This second edition introduces concepts, algorithms, software packages, and applications related to data clustering. Though the authors do not claim comprehensive coverage of the field, the breadth and depth of the material presented make it a very valuable textbook as well as reference.

The organization of the book is very good. There are 22 chapters spread over four parts. The first part (six chapters) covers the basics, the second part (12 chapters) describes the various algorithms, the third part (two chapters) reviews the available open-source software, and the fourth part considers two example applications with results. Since the material is self-contained, readers familiar with the basics of linear algebra and statistics will be able to easily follow the content.

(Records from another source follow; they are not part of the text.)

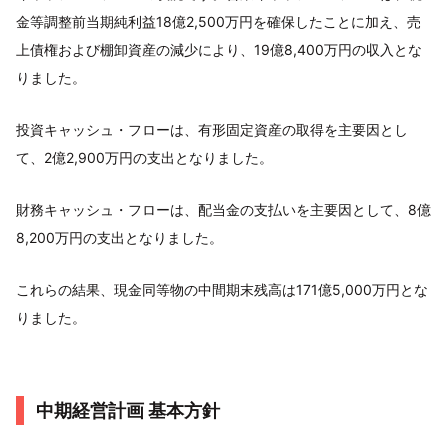
金等調整前当期純利益18億2,500万円を確保したことに加え、売
上債権および棚卸資産の減少により、19億8,400万円の収入とな
りました。
投資キャッシュ・フローは、有形固定資産の取得を主要因とし
て、2億2,900万円の支出となりました。
財務キャッシュ・フローは、配当金の支払いを主要因として、8億
8,200万円の支出となりました。
これらの結果、現金同等物の中間期末残高は171億5,000万円とな
りました。
中期経営計画 基本方針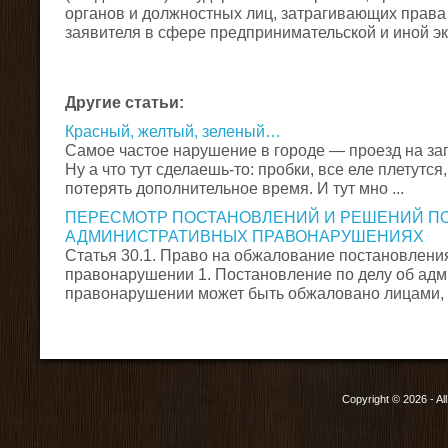
органов и должностных лиц, затрагивающих права
заявителя в сфере предпринимательской и иной э
Другие статьи:
Красный, желтый, зеленый…
Самое частое нарушение в городе — проезд на з
Ну а что тут сделаешь-то: пробки, все еле плетутся
потерять дополнительное время. И тут мно ...
ПЕРЕСМОТР ПОСТАНОВЛЕНИЙ И РЕШЕНИЙ ПО
АДМИНИСТРАТИВНЫХ ПРАВОНАРУШЕНИЯХ
Статья 30.1. Право на обжалование постановлени
правонарушении 1. Постановление по делу об ад
правонарушении может быть обжаловано лицами, у
Copyright © 2026 - Al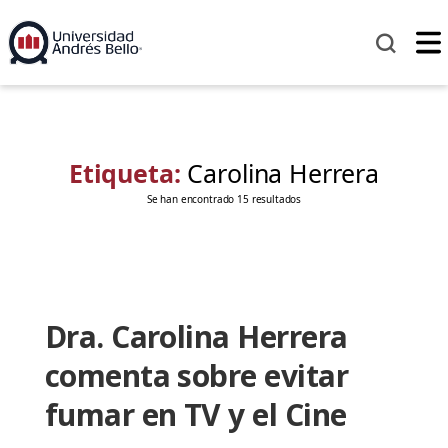
Etiqueta:
Carolina Herrera
Se han encontrado 15 resultados
Dra. Carolina Herrera
comenta sobre evitar
fumar en TV y el Cine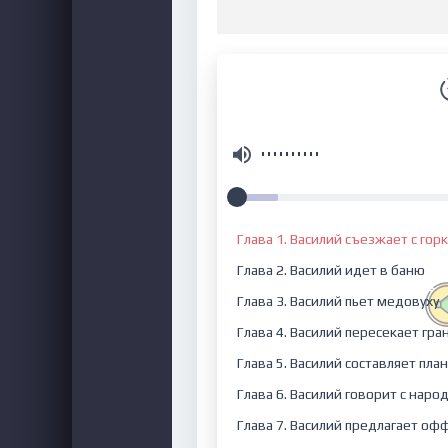
Глава 1. Василий съезжает с гор
Глава 2. Василий идет в баню
Глава 3. Василий пьет медовуху
Глава 4. Василий пересекает гра
Глава 5. Василий составляет план
Глава 6. Василий говорит с наро
Глава 7. Василий предлагает оф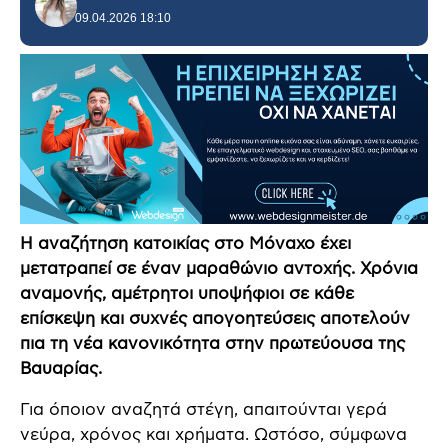
09.04.2026 18:10
Η αναζήτηση κατοικίας στο Μόναχο έχει
μετατραπεί σε έναν μαραθώνιο αντοχής. Χρόνια
αναμονής, αμέτρητοι υποψήφιοι σε κάθε
επίσκεψη και συχνές απογοητεύσεις αποτελούν
πια τη νέα κανονικότητα στην πρωτεύουσα της
Βαυαρίας.
Για όποιον αναζητά στέγη, απαιτούνται γερά
νεύρα, χρόνος και χρήματα. Ωστόσο, σύμφωνα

Data variables may not be measured on the same scale, and in some cases the numerical data may need to be converted to nominal scales. In addition, when a dataset involves different types of variables, transformation into a certain type is needed, giving appropriate weight to the variables. Such considerations along with methods of data visualization are covered in the first part. Every clustering algorithm is based on some measure of similarity or dissimilarity, hence several measures of similarity and dissimilarity are discussed in detail here.

Clustering problems can be generally divided into hard clustering or fuzzy clustering. In hard clustering, each data point belongs to one and only one cluster; in fuzzy clustering, a data point may belong to two or more clusters with some probabilities. Hard clustering can be hierarchical or partitional. However, “unlike hierarchical algorithms, partitional algorithms create a one-level non-overlapping partitioning of the data points” [1].

Special tree structures called dendrograms are often used in hierarchical clustering and are described very well with several examples. Hierarchical algorithms are subdivided into agglomerative or divisive algorithms. Agglomerative methods start with each object in a different cluster and then repeatedly merge the closest pair of clusters according to some similarity criteria. Divisive methods start with all objects in one cluster and repeatedly split large clusters into smaller pieces. Both methods are susceptible to variance in the quality of results based on similarity measures adopted. Also, any incorrect grouping decision in an earlier step affects the clustering quality. The book covers the relative merits of such methods as well as providing pointers to earlier publications that suggest improvements.

The second part of the book describes various hierarchical as well as fuzzy algorithms in depth. There is a vast range of algorithms here that are center-based, search-based, graph-based, grid-based, density-based, and model-based. High-dimensional datasets have inherent sparsity; conventional clustering methods do not scale well on them. In addition, clusters are embedded in subspaces of high-dimensional data space. Dimension reduction, the handling of big data, and the evaluation of clustering algorithms are covered in the later chapters.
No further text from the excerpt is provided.